Non sono importati solo le risorse, ha aggiunto Cammelli, ma come è stato confezionato l’intervento. “Noi non finanziano le attività, noi finanziamo la vostra crescita come organizzazione. Vi aiutiamo nel piano organizzativo. Le fondazioni di solito operano sul territorio invece in questo caso le risorse sono state messe tutte insieme e ridivise tra i vincitori. La selezione è avvenuta in maniera blindata. Noi abbiamo sempre approvato le graduatorie così come ci venivano dai valutatori. Con il progetto vengono erogati anche una serie di servizi oltre alle risorse economiche”. Al fondo, ha concluso Cammelli, “c’è una risorsa immateriale che viene da questo progetto: è il riconoscimento di una meritorietà”.

ALESSANDRO LEON (CLES): “QUESTI ANNI  CI HANNO INSEGNATIO A CAPIRE DI PIU’ IL MONDO DEL NON PROFIT”

“Questi sei anni ci hanno insegnato a capire di più del mondo del non profit”, ha detto Alessandro Leon, presidente Cles. “Nel panorama culturale italiano che è da sempre occupato dalle istituzioni pubbliche. Avevamo la sensazione che il settore dei Beni culturali dovesse evolvere”. Funder35 nasce quindi “con l’esigenza di aiutare le imprese nel rafforzamento della loro gestione. State in un contesto complesso: vivete in un periodo storico in cui la finanza pubblica è particolarmente bassa. Il rafforzamento delle imprese passa anche dalla differenziazione. Oggi si va verso la commistione dei generi, c’è la rivoluzione digitale che comporta un rimescolamento con l’apertura di nuovi mercati.

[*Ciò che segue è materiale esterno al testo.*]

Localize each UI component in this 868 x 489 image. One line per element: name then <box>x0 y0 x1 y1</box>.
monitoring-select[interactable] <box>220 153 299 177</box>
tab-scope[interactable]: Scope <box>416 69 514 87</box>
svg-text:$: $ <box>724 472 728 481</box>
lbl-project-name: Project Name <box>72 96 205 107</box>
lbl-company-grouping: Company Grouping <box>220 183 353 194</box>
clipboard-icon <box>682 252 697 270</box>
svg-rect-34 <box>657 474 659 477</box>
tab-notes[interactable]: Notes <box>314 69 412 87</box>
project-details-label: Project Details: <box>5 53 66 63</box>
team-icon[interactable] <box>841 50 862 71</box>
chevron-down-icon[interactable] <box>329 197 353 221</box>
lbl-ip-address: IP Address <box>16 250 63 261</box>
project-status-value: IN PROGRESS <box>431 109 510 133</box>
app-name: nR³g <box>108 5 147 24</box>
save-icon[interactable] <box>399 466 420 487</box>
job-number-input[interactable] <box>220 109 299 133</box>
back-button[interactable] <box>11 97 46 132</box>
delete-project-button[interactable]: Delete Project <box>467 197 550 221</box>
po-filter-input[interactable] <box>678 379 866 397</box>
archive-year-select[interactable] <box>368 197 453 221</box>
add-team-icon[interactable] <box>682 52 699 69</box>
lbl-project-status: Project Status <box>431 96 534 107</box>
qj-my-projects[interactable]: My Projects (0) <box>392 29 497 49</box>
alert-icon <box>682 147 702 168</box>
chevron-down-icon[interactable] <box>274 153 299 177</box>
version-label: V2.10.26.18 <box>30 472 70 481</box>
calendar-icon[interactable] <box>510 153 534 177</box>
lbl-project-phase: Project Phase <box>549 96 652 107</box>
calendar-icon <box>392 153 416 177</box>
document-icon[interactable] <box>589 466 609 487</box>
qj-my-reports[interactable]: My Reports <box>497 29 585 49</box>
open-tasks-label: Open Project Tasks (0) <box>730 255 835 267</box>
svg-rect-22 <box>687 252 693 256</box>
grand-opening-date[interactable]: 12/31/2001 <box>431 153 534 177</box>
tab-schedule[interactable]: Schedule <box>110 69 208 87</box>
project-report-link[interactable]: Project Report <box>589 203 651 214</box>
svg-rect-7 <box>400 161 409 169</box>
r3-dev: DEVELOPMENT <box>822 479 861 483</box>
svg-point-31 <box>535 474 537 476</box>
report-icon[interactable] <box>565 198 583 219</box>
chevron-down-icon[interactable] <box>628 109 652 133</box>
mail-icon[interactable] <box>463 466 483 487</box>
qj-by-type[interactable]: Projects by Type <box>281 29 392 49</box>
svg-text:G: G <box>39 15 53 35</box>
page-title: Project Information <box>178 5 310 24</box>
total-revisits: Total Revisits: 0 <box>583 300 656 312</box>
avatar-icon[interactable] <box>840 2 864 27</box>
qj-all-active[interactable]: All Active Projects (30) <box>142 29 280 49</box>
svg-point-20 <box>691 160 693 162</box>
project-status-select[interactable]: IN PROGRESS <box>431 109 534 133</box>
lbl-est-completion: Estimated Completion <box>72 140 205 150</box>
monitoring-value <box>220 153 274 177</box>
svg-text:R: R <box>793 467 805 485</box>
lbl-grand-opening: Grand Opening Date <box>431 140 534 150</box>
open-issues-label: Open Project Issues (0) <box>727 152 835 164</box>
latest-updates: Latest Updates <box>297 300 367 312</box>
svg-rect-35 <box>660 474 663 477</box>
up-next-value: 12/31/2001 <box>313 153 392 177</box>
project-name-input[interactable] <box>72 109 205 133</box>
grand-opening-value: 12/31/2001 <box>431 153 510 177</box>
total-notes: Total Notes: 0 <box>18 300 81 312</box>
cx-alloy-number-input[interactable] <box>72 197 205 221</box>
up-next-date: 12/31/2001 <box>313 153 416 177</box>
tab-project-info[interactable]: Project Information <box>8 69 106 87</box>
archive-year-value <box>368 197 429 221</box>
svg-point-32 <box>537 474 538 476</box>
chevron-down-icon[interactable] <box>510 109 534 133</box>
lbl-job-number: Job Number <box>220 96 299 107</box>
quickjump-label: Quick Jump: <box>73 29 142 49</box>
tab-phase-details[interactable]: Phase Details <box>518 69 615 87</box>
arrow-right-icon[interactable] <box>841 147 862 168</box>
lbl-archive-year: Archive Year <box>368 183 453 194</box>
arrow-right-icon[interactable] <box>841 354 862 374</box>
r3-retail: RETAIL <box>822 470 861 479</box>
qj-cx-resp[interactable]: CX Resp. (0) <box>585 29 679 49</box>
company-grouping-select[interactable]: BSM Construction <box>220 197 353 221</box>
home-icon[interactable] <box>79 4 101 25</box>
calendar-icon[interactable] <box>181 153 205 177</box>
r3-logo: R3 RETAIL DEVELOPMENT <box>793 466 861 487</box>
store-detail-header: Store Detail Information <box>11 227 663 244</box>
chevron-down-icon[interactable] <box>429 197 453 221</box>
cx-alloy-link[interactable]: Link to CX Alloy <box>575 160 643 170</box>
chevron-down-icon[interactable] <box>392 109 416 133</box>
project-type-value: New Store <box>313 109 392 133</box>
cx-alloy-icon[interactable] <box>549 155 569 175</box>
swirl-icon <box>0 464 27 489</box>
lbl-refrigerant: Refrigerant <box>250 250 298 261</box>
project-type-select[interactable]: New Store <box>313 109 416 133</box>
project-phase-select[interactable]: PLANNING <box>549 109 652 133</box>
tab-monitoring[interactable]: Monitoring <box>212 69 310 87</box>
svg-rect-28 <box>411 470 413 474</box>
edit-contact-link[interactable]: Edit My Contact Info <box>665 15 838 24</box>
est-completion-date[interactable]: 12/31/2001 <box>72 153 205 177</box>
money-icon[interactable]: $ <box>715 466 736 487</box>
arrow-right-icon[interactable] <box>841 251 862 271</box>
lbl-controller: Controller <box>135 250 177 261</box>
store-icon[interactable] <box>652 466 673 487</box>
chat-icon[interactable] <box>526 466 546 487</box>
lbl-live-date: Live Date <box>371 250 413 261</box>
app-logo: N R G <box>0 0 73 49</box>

Da uno studio di Civita emerge che le imprese culturali italiane sono le più resilienti d’Europa appena dopo la Germania. Speriamo di aver investito bene e di avervi aiutato”.

GIUSEPPE GUZZETTI (ACRI): “L’OBIETTIVO E’ RAFFORZARE”

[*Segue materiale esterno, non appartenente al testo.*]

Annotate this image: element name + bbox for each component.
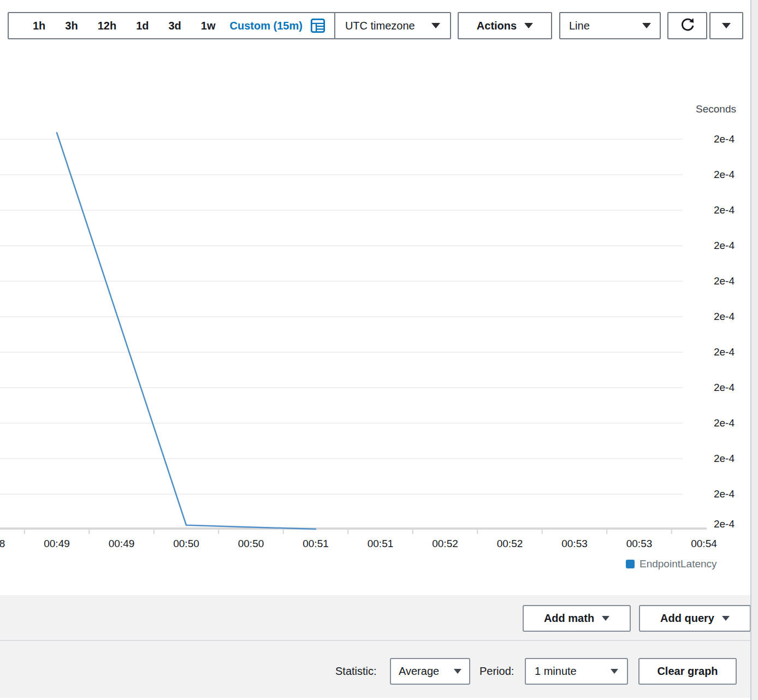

Giuseppe Guzzetti, presidente dell’Acri ha sottolineato che “qui l’obiettivo è rafforzare. Nella cultura e tra i giovani spesso le iniziative appassiscono. Abbiamo bisogno di un tessuto che si rafforzi e si consolidi. Importanti sono occupazione e crescita dei territori. Questo è il valore importante di Funder35. Dobbiamo evitare il finanziamento spot. I risultati sono imponenti – ha sottolineato Guzzetti -: in quesri 6 anni sono migliaia i giovani, 223 imprese per risorse per 10 milioni di euro”.

Con la cultura, ha aggounto Guzzetti – si offrono “occasioni importanti ai giovani. La fondazione Cariplo ha come obiettivo preciso proprio i giovani. Voi svolgete un ruolo importante perché la cultura nel nostro paese sia innanzitutto una questione di crescita  sociale e democratica, ma sia anche utile al paese per dare ad esso un avvenire di maggiore serenità. La cultura unisce. Il futuro non deve essere negato ai giovani – ha concluso Guzzetti -. Cerchiamo di dare un futuro ai giovani”.